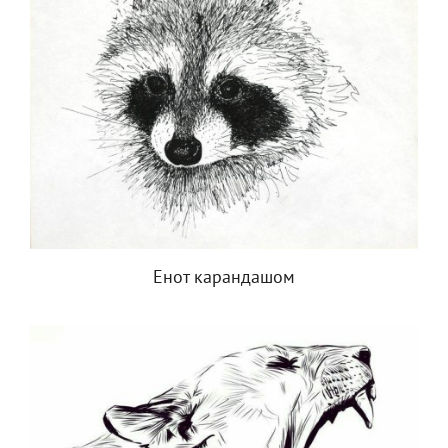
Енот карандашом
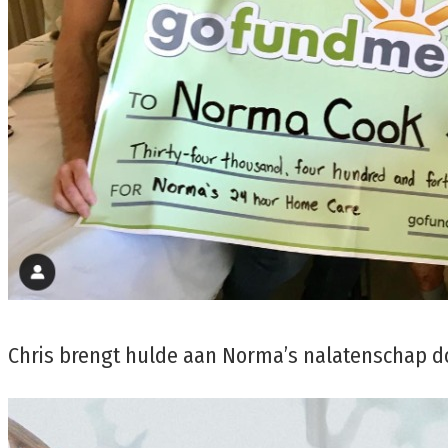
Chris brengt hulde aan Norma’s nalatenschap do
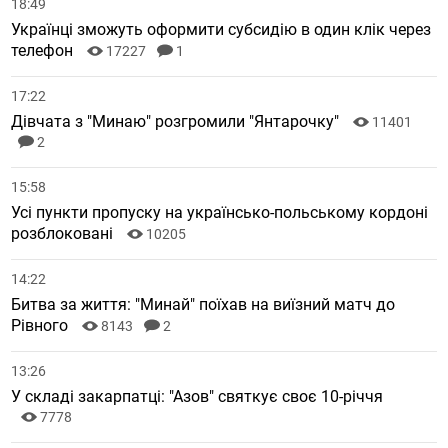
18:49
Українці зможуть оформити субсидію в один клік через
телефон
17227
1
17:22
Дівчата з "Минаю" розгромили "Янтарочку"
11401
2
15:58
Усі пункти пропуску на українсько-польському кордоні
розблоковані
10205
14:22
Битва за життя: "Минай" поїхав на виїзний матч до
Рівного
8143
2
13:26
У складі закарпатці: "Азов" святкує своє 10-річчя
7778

==

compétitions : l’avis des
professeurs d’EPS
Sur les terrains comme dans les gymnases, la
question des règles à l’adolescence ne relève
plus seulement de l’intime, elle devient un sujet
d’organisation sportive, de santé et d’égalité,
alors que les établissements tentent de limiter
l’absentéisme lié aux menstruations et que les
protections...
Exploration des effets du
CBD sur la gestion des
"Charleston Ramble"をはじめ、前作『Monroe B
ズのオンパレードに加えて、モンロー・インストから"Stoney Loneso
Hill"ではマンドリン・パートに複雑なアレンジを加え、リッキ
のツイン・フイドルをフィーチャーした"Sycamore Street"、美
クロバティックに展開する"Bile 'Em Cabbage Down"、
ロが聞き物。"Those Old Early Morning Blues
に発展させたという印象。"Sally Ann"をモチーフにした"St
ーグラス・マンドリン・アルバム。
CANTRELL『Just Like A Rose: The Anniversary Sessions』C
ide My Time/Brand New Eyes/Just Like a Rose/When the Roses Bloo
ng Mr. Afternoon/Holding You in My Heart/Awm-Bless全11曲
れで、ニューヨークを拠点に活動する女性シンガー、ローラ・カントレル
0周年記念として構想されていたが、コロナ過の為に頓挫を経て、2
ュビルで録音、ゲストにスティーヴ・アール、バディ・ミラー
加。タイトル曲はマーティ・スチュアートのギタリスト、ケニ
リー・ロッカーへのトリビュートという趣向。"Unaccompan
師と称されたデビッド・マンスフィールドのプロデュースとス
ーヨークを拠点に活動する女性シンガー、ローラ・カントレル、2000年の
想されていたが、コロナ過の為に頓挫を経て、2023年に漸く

---

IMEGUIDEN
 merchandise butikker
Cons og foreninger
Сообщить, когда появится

THE PROBLEM: The lines above, starting at the one with "question des règles à l’adolescence ne relève" and ending at the one with "Early Morning Blues", are the only ones to return, exactly as written.

REPLY TO THE TASK:
question des règles à l’adolescence ne relève
plus seulement de l’intime, elle devient un sujet
d’organisation sportive, de santé et d’égalité,
alors que les établissements tentent de limiter
l’absentéisme lié aux menstruations et que les
protections...
Exploration des effets du
CBD sur la gestion des
"Charleston Ramble"をはじめ、前作『Monroe B
ズのオンパレードに加えて、モンロー・インストから"Stoney Loneso
Hill"ではマンドリン・パートに複雑なアレンジを加え、リッキ
のツイン・フイドルをフィーチャーした"Sycamore Street"、美
クロバティックに展開する"Bile 'Em Cabbage Down"、
ロが聞き物。"Those Old Early Morning Blues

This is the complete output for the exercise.